NBA

El carrusel emocional de Boston: bajas expectativas-ilusión-decepción

12:25 03/05/2026 | Los Celtics superaron pronósticos con una temporada de reconstrucción competitiva, pero la eliminación tras ir 3-1 arriba dejó interrogantes profundos para el proyecto.

Jaylen Brown, un candidato a MVP que cae en playoffs (Getty)
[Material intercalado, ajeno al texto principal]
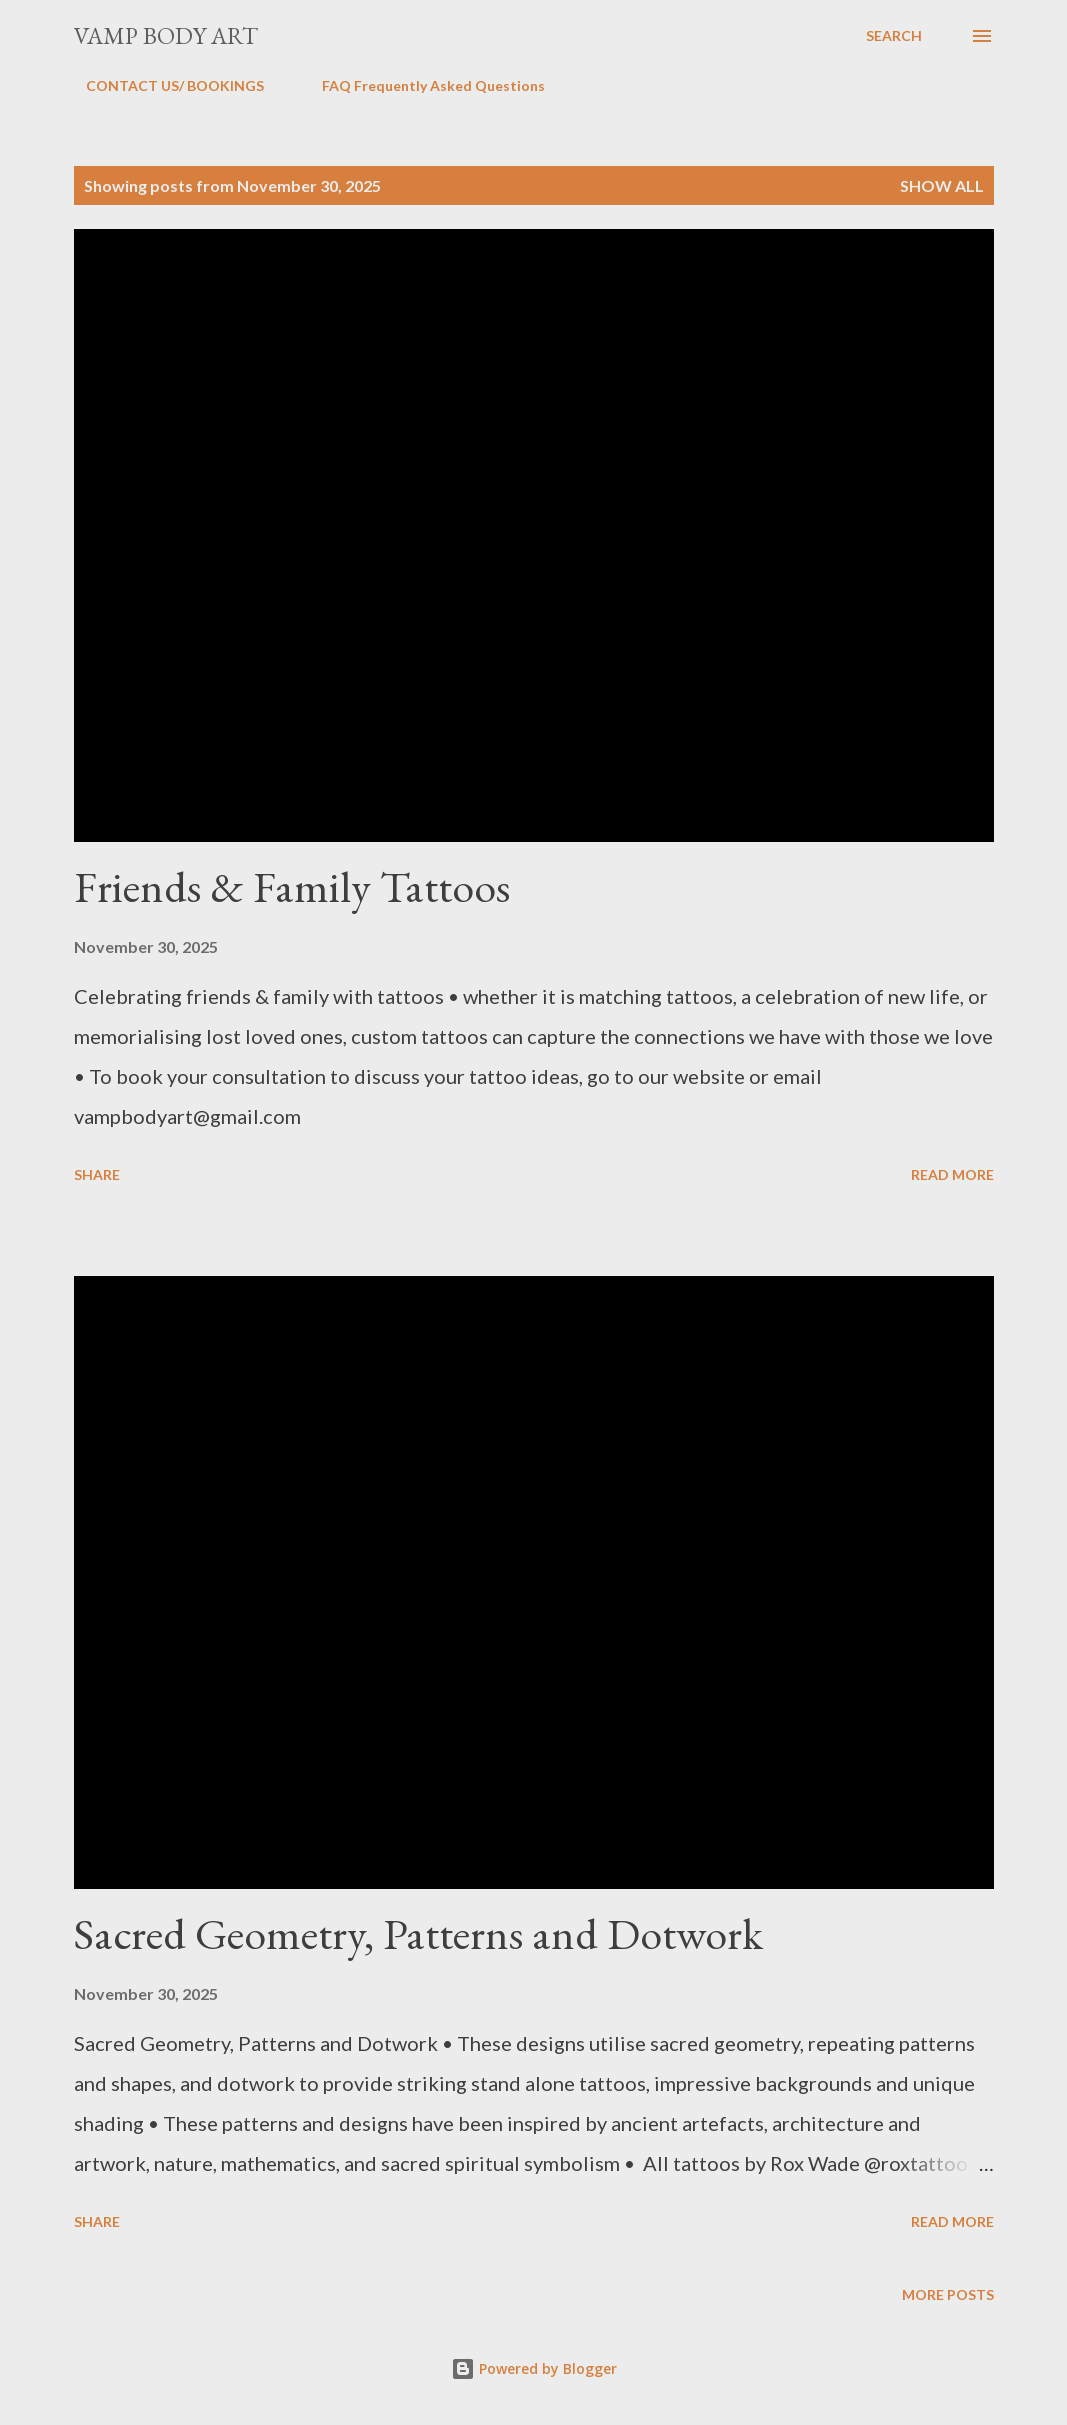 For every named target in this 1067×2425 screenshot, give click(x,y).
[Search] (894, 36)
La temporada de Boston fue, en esencia, un viaje de reconstrucción acelerada que terminó chocando contra sus propios límites. Tras un receso marcado por salidas sensibles y la rehabilitación contrarreloj de Jayson Tatum tras la rotura del tendón de Aquiles, el equipo pasó de la incertidumbre a consolidarse como uno de los grandes animadores del Este. Con 56 victorias en fase regular, una rotación joven y una identidad competitiva bien marcada, los Celtics desafiaron el escepticismo inicial y se posicionaron como contendientes inesperados, sostenidos en el crecimiento de Jaylen Brown —cerca de los 30 puntos de promedio en largos tramos— y en una profundidad de plantel que respondió a las exigencias del calendario.

El punto de quiebre llegó en playoffs, donde Boston construyó una ventaja de 3-1 que parecía definitiva ante Philadelphia, pero que terminó transformándose en una caída histórica. La derrota 109-100 en el Juego 7 en el TD Garden no solo selló la eliminación, sino que expuso una fragilidad estructural: fue la primera vez que la franquicia desperdicia una ventaja de ese tipo. La baja de Tatum por molestias en la rodilla izquierda alteró el plan de juego en el momento más crítico, obligando a Joe Mazzulla a improvisar con formaciones atípicas —incluyendo quintetos con tres jugadores sin experiencia previa como titulares en playoffs— que, pese a competir hasta el final, no alcanzaron para sostener la serie.

Más allá del desenlace, la serie dejó señales claras sobre los déficits del equipo. Boston nunca encontró respuestas consistentes para frenar a Joel Embiid tras su regreso en el juego 4, quien dominó el cierre de la eliminatoria y firmó 34 puntos y 12 rebotes en el séptimo partido. A esto se sumó la caída abrupta en la efectividad de tres puntos —uno de los pilares ofensivos del equipo durante la temporada— y una tendencia al aislamiento ofensivo en los momentos decisivos. La tardía reacción táctica, sumada a la falta de alternativas confiables desde el banco en los últimos juegos, terminó inclinando la balanza a favor de Philadelphia.

El cierre deja un escenario abierto pero no devastado. Boston mostró bases sólidas: una cultura competitiva intacta, jóvenes que dieron un salto —como Neemias Queta o Baylor Scheierman— y un núcleo liderado por Tatum y Brown que sigue siendo de élite cuando está sano. Sin embargo, la eliminación reabre debates sobre la construcción del plantel, el encaje de piezas como Nikola Vucevic y la toma de decisiones en momentos límite. La temporada no fue un fracaso en términos de evolución, pero sí una oportunidad perdida que obliga a revisar el rumbo si el objetivo sigue siendo el mismo: volver a pelear por el anillo.